El evangelio según san Juan, sobre todo, nos desvela la naturaleza intima de cuanto ha acontecido en la Cruz. Lo que ha sucedido es el supremo acto de amor mediante el don que de sí mismo ha hecho Cristo. Acto supremo: no puede pensarse un acto de amor humano más grande. Brota del corazón de Cristo toda la Sangre. Más que esto, no se puede pensar mayor amor. Por lo que podemos decir: en el Cristo que se ofrece en la cruz se realiza la plenitud del amor humano. La perfección absoluta del amor humano es Cristo que se entrega a sí mismo en la Cruz.

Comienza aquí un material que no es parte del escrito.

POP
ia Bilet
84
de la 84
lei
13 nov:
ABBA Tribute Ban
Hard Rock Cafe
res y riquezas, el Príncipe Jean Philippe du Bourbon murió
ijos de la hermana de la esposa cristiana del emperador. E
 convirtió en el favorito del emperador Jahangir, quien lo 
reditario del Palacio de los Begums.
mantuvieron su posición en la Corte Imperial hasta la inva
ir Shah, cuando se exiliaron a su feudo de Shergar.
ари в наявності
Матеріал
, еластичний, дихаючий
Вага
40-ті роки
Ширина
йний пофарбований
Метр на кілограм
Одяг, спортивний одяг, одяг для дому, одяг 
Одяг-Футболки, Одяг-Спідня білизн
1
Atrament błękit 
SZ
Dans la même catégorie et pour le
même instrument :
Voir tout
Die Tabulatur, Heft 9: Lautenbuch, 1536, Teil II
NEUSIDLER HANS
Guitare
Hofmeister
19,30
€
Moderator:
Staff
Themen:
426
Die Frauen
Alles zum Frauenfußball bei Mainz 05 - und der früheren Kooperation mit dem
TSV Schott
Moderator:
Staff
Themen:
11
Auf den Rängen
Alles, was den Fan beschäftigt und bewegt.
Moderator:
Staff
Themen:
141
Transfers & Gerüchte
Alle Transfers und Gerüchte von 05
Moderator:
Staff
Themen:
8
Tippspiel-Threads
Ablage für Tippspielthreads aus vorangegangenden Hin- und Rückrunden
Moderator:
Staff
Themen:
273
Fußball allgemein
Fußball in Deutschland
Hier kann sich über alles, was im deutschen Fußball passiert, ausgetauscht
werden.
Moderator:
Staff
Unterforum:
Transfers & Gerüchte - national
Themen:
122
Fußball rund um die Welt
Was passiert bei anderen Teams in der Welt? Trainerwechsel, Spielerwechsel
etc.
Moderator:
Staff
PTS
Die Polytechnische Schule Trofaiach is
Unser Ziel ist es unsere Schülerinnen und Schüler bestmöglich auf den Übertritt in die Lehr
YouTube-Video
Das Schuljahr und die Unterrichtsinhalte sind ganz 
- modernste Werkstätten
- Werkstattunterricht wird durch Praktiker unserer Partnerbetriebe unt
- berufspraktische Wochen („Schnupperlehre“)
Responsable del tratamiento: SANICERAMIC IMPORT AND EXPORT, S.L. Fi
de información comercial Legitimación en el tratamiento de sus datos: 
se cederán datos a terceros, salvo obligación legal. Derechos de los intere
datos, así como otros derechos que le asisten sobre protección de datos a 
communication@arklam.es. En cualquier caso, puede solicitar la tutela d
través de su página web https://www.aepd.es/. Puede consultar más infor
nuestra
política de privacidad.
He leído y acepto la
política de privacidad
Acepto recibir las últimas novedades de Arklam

Ahora bien, ¿qué es lo que acontece cuando un hombre y una mujer se casan en el Señor?, ¿cuando se casan sacramentalmente? Son hechos partícipes del mismo amor de Cristo: se les concede por el Espíritu Santo el participar del mismo amor de Cristo. Recordad lo que hemos dicho sobre el concepto de participación. El amor de Cristo es la perfección suprema, la plenitud del amor. Los esposos participan de este mismo amor. Reciben la capacidad de poder amar como Cristo ha amado. Notad que no se trata, en primer lugar, de una “imitación”, de un modelo puesto ante ellos. Lo que estoy diciendo no debe interpretarse de este modo: los esposos cristianos se casan sacramentalmente en el sentido de que y porque deben imitar el amor de Cristo. El sacramento del matrimonio, en primer lugar, no es un quehacer humano, es un don de Dios. Por lo tanto, es el mismo amor de Cristo quien viene a habitar en el corazón de los esposos. Entre el amor de Cristo y el amor conyugal no existe diversidad en el sentido de que se trate de dos realidades que, como máximo, tienen solo una semejanza: es el mismo amor. La diferencia consiste sólo en el grado: uno es pleno, ilimitado, perfecto; el otro es parcial, limitado, imperfecto. Más, ¿cómo es posible tal “milagro”? Es posible porque a través del rito, el Espíritu Santo desciende en el corazón de los esposos, los purifica, los santifica, esto es, los hace partícipes del mismo amor de Cristo. Aquí llegamos ya al terreno más profundo en el que hay que poner la raíz de la familia, sobre el que la familia pone sus fundamentos.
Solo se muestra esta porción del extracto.